Laurence Gonzales won the 2001 and 2002 National Magazine Awards from the American Society of Magazine Editors for National Geographic Adventure Magazine. Since 1970, his essays have appeared in such periodicals as Harper's, Rolling Stone, Men's Journal, National Geographic Adventure, Smithsonian Air and Space, Chicago Magazine, San Francisco Magazine, and many others.
He has published a dozen books, including two award–winning collections of essays, three novels, and the book–length essay, One Zero Charlie published by Simon & Schuster. His latest book, Everyday Survival, published by W.W. Norton & Company, is available at book sellers now. His previous book, Deep Survival, is now out in paperback.

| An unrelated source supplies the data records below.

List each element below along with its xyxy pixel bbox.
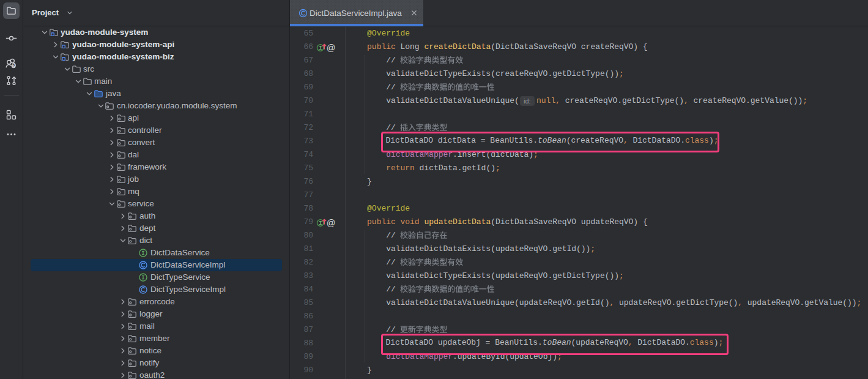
svg-text:@: @ bbox=[327, 218, 336, 228]
svg-text:?: ? bbox=[12, 64, 15, 68]
svg-text:@: @ bbox=[327, 43, 336, 53]
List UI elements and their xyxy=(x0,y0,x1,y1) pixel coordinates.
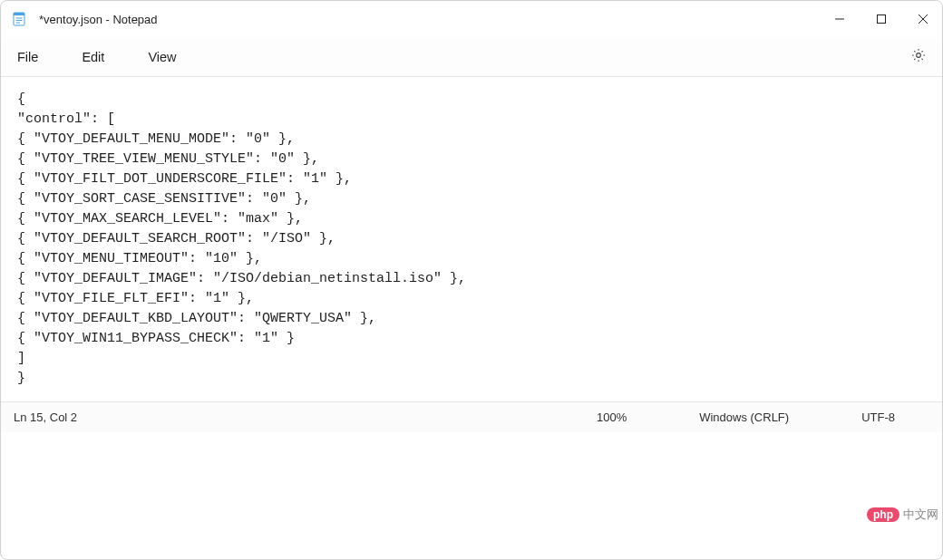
menu-file[interactable]: File xyxy=(5,43,51,72)
close-button[interactable] xyxy=(902,1,943,37)
status-line-ending[interactable]: Windows (CRLF) xyxy=(663,410,825,424)
svg-rect-6 xyxy=(878,15,886,24)
text-editor-area[interactable]: { "control": [ { "VTOY_DEFAULT_MENU_MODE… xyxy=(1,77,943,401)
status-zoom[interactable]: 100% xyxy=(560,410,663,424)
window-title: *ventoy.json - Notepad xyxy=(39,13,158,26)
status-encoding[interactable]: UTF-8 xyxy=(825,410,931,424)
notepad-app-icon xyxy=(12,12,26,26)
settings-button[interactable] xyxy=(902,41,935,73)
maximize-button[interactable] xyxy=(860,1,902,37)
status-cursor-position: Ln 15, Col 2 xyxy=(14,410,77,424)
menubar: File Edit View xyxy=(1,37,943,77)
statusbar: Ln 15, Col 2 100% Windows (CRLF) UTF-8 xyxy=(1,401,943,432)
minimize-button[interactable] xyxy=(819,1,860,37)
gear-icon xyxy=(910,47,927,67)
svg-point-9 xyxy=(917,53,921,57)
watermark: php 中文网 xyxy=(867,507,938,523)
svg-rect-1 xyxy=(14,13,24,15)
menu-view[interactable]: View xyxy=(135,43,189,72)
titlebar: *ventoy.json - Notepad xyxy=(1,1,943,37)
watermark-text: 中文网 xyxy=(903,507,938,523)
menu-edit[interactable]: Edit xyxy=(69,43,117,72)
window-controls xyxy=(819,1,943,37)
watermark-pill: php xyxy=(867,507,899,522)
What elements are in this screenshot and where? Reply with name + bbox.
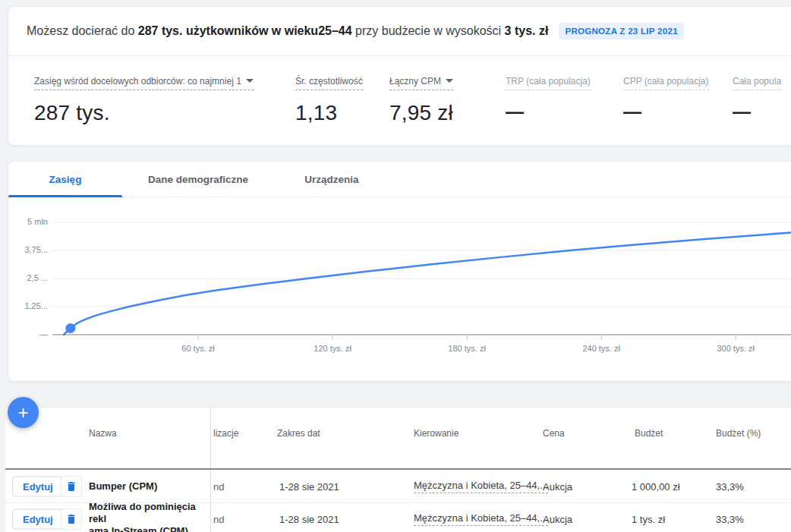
metric-population: Cała popula — bbox=[733, 74, 781, 122]
y-tick-label: 2,5 ... bbox=[8, 273, 48, 282]
forecast-summary-card: Możesz docierać do 287 tys. użytkowników… bbox=[8, 6, 791, 146]
metric-cpp: CPP (cała populacja) — bbox=[623, 74, 709, 122]
headline-text: Możesz docierać do bbox=[27, 24, 138, 37]
table-row: Edytuj Bumper (CPM) nd 1-28 sie 2021 Męż… bbox=[5, 470, 791, 502]
card-divider bbox=[8, 55, 791, 56]
column-header-targeting: Kierowanie bbox=[414, 428, 459, 439]
delete-button[interactable] bbox=[61, 476, 82, 497]
y-tick-label: 1,25... bbox=[8, 301, 48, 310]
metric-reach: Zasięg wśród docelowych odbiorców: co na… bbox=[34, 74, 254, 125]
metric-cpm-value: 7,95 zł bbox=[389, 101, 453, 125]
metric-population-label: Cała popula bbox=[733, 76, 781, 90]
metric-trp: TRP (cała populacja) — bbox=[506, 74, 591, 122]
metric-cpp-label: CPP (cała populacja) bbox=[623, 76, 709, 90]
metric-label: Łączny CPM bbox=[389, 76, 441, 87]
line-item-targeting[interactable]: Mężczyzna i Kobieta, 25–44,... bbox=[414, 480, 548, 493]
metric-cpm: Łączny CPM 7,95 zł bbox=[389, 74, 453, 125]
add-icon: + bbox=[17, 402, 28, 423]
chevron-down-icon bbox=[446, 79, 453, 83]
line-item-budget-pct: 33,3% bbox=[716, 480, 744, 492]
metric-frequency-label: Śr. częstotliwość bbox=[295, 76, 363, 90]
forecast-headline-row: Możesz docierać do 287 tys. użytkowników… bbox=[27, 22, 784, 40]
edit-button[interactable]: Edytuj bbox=[12, 476, 64, 496]
metric-label: Zasięg wśród docelowych odbiorców: co na… bbox=[34, 76, 241, 87]
forecast-headline: Możesz docierać do 287 tys. użytkowników… bbox=[27, 22, 548, 40]
line-item-dates: 1-28 sie 2021 bbox=[279, 480, 339, 492]
reach-curve bbox=[64, 232, 791, 335]
metric-reach-label-dropdown[interactable]: Zasięg wśród docelowych odbiorców: co na… bbox=[34, 76, 254, 90]
x-tick-label: 240 tys. zł bbox=[559, 344, 643, 353]
column-header-name: Nazwa bbox=[89, 428, 117, 439]
y-tick-label: 5 mln bbox=[8, 217, 48, 226]
y-tick-label: 3,75... bbox=[8, 245, 48, 254]
column-header-budget-pct: Budżet (%) bbox=[716, 428, 761, 439]
x-tick-label: 300 tys. zł bbox=[694, 344, 777, 353]
headline-reach-value: 287 tys. użytkowników w wieku25–44 bbox=[138, 24, 352, 37]
metric-trp-label: TRP (cała populacja) bbox=[506, 76, 591, 90]
chevron-down-icon bbox=[246, 79, 254, 83]
metric-cpp-value: — bbox=[623, 101, 709, 122]
column-header-budget: Budżet bbox=[635, 428, 663, 439]
line-items-table: Nazwa lizacje Zakres dat Kierowanie Cena… bbox=[5, 407, 791, 532]
x-tick-label: 60 tys. zł bbox=[156, 344, 240, 353]
line-item-budget-pct: 33,3% bbox=[716, 514, 744, 525]
column-header-locations: lizacje bbox=[213, 428, 238, 439]
metric-cpm-label-dropdown[interactable]: Łączny CPM bbox=[389, 76, 453, 90]
trash-icon bbox=[65, 513, 77, 525]
line-item-budget: 1 tys. zł bbox=[632, 514, 665, 525]
headline-budget-value: 3 tys. zł bbox=[505, 24, 549, 37]
line-item-dates: 1-28 sie 2021 bbox=[279, 514, 339, 525]
trash-icon bbox=[65, 480, 77, 493]
metric-frequency-value: 1,13 bbox=[295, 101, 363, 125]
line-item-targeting[interactable]: Mężczyzna i Kobieta, 25–44,... bbox=[414, 512, 548, 526]
reach-chart-card: Zasięg Dane demograficzne Urządzenia 5 m… bbox=[8, 161, 791, 382]
line-item-name: Możliwa do pominięcia rekl ama In-Stream… bbox=[89, 501, 203, 532]
metric-trp-value: — bbox=[506, 101, 591, 122]
line-item-locations: nd bbox=[213, 514, 224, 525]
edit-button[interactable]: Edytuj bbox=[12, 509, 64, 530]
line-item-price: Aukcja bbox=[543, 514, 572, 525]
x-tick-label: 120 tys. zł bbox=[291, 344, 374, 353]
column-header-dates: Zakres dat bbox=[277, 428, 320, 439]
line-item-locations: nd bbox=[213, 480, 224, 492]
line-item-name: Bumper (CPM) bbox=[89, 480, 203, 493]
column-header-price: Cena bbox=[543, 428, 565, 439]
reach-curve-chart bbox=[8, 162, 791, 381]
budget-marker-dot[interactable] bbox=[65, 323, 75, 333]
line-item-price: Aukcja bbox=[543, 480, 572, 492]
table-row: Edytuj Możliwa do pominięcia rekl ama In… bbox=[5, 502, 791, 532]
delete-button[interactable] bbox=[61, 508, 82, 530]
y-tick-label: — bbox=[8, 329, 48, 338]
metric-population-value: — bbox=[733, 101, 781, 122]
headline-text: przy budżecie w wysokości bbox=[352, 24, 505, 37]
x-tick-label: 180 tys. zł bbox=[425, 344, 509, 353]
forecast-date-badge: PROGNOZA Z 23 LIP 2021 bbox=[559, 23, 683, 39]
line-item-budget: 1 000,00 zł bbox=[632, 480, 680, 492]
add-line-item-button[interactable]: + bbox=[8, 397, 39, 428]
metric-reach-value: 287 tys. bbox=[34, 101, 254, 125]
metric-frequency: Śr. częstotliwość 1,13 bbox=[295, 74, 363, 125]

If Socrates were here today, I think he would think the scholarship was pretty messed up. Most people don’t remember that Socrates was against reading and writing. He thought that that was a bad idea for scholarship and for learning. His method of learning was, first of all, you had to memorize everything. You had to have it in your head. And secondly, you have to walk around town talking with other people about it and they could question everything you said. They could confront you directly. He said, “Well, once you have things written down and you lose your memory ‘cause you don’t need to memorize them, you can look them up. And the other thing is you can’t question a book if you, you know, have something written down. It’s there and you can’t ask it a question and make it prove itself to you.” So he saw this as the beginning of a deterioration of learning and thinking and he was right. The thing we forget is he was right. But he missed the fact that, of course, there were many benefits of writing things down. And I always mention that in the, when the printing press was invented, the scholars have the same reaction. They said, “This is a very bad idea. We don’t like this. It’ll cost the spread of all sorts of pernicious nonsense and it won’t be checked by scholars like us so that it’s accurate.” And, of course, they were right too. There are all kinds of stuff published that’s nonsense and a lot of it is not checked and so forth and so on. They, too, miss the fact that it would be a great benefit to society. So in both these cases, these guys, these people were critical enough and they’re thinking to anticipate trouble from a technology. And what I say is that we need some of that critical thinking back again. We tend to embrace technologies sort of unquestioningly. And, in part, that’s because they’re sold to us that way by marketing. But it’s a good thing to question these technologies the way Socrates questioned the new technology of writing at that time. And if he saw what was going on today, he would probably say, “You know, this Internet is a really bad idea.” And he probably be right in certain ways. He would be wrong in certain ways and that, you know, it’s a wonderful tool for disseminating information of all kinds. He would be right in the sense that it tends to make us shallower if we’re not careful, if we don’t use it to augment our scholarship and our thinking, if instead we use it to replace our scholarship and our thinking.